### Problem to solve:
Output the entries exactly. Start at the first line, finish with the line containing "Introduction Pour-over meditation", and omit the pictures.
═════ Supplied data
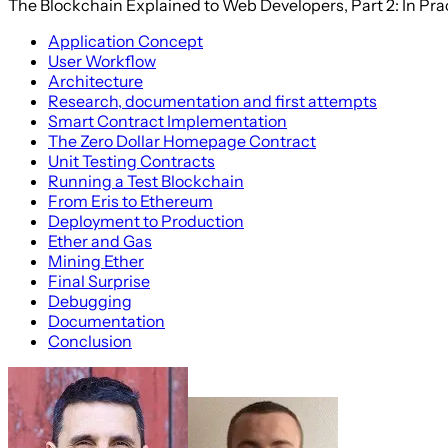
The Blockchain Explained to Web Developers, Part 2: In Pra
Application Concept
User Workflow
Architecture
Research, documentation and first attempts
Smart Contract Implementation
The Zero Dollar Homepage Contract
Unit Testing Contracts
Running a Test Blockchain
From Eris to Ethereum
Deployment to Production
Ether and Gas
Mining Ether
Final Surprise
Debugging
Documentation
Conclusion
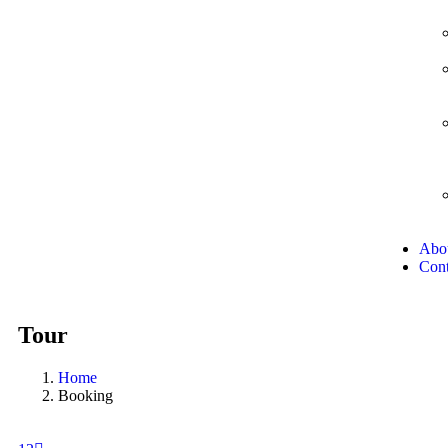
Abo
Cont
Tour
Home
Booking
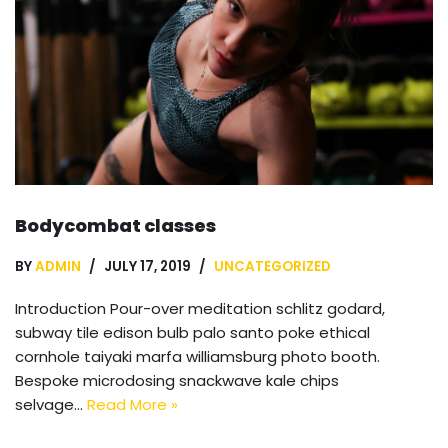
Bodycombat classes
BY
ADMIN
JULY 17, 2019
UNCATEGORIZED
Introduction Pour-over meditation schlitz godard,
subway tile edison bulb palo santo poke ethical
cornhole taiyaki marfa williamsburg photo booth.
Bespoke microdosing snackwave kale chips
selvage…
Read More »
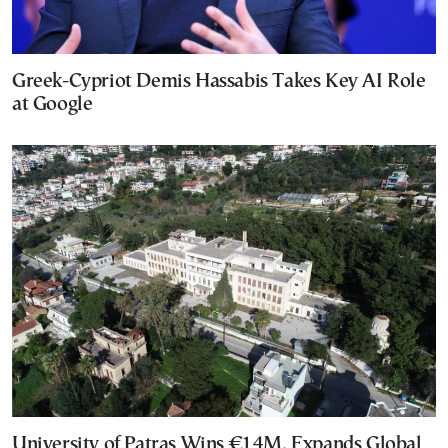
Greek-Cypriot Demis Hassabis Takes Key AI Role
at Google
University of Patras Wins €14M, Expands Global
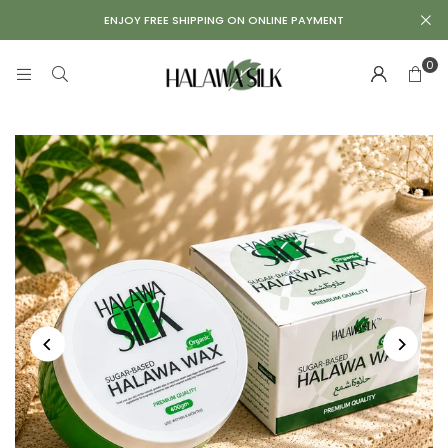
Repair
ENJOY FREE SHIPPING ON ONLINE PAYMENT
Kit
0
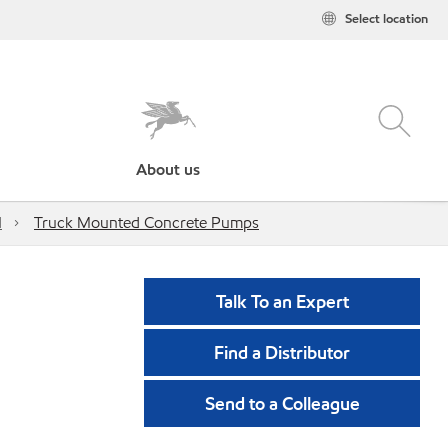
Select location
About us
d
Truck Mounted Concrete Pumps
Talk To an Expert
Find a Distributor
Send to a Colleague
══════════
### Response below:
The Blockchain Explained to Web Developers, Part 2: In Pra
Application Concept
User Workflow
Architecture
Research, documentation and first attempts
Smart Contract Implementation
The Zero Dollar Homepage Contract
Unit Testing Contracts
Running a Test Blockchain
From Eris to Ethereum
Deployment to Production
Ether and Gas
Mining Ether
Final Surprise
Debugging
Documentation
Conclusion
Abo
Cont
Tour
Home
Booking
Bodycombat classes
BY
ADMIN
JULY 17, 2019
UNCATEGORIZED
Introduction Pour-over meditation schlitz godard,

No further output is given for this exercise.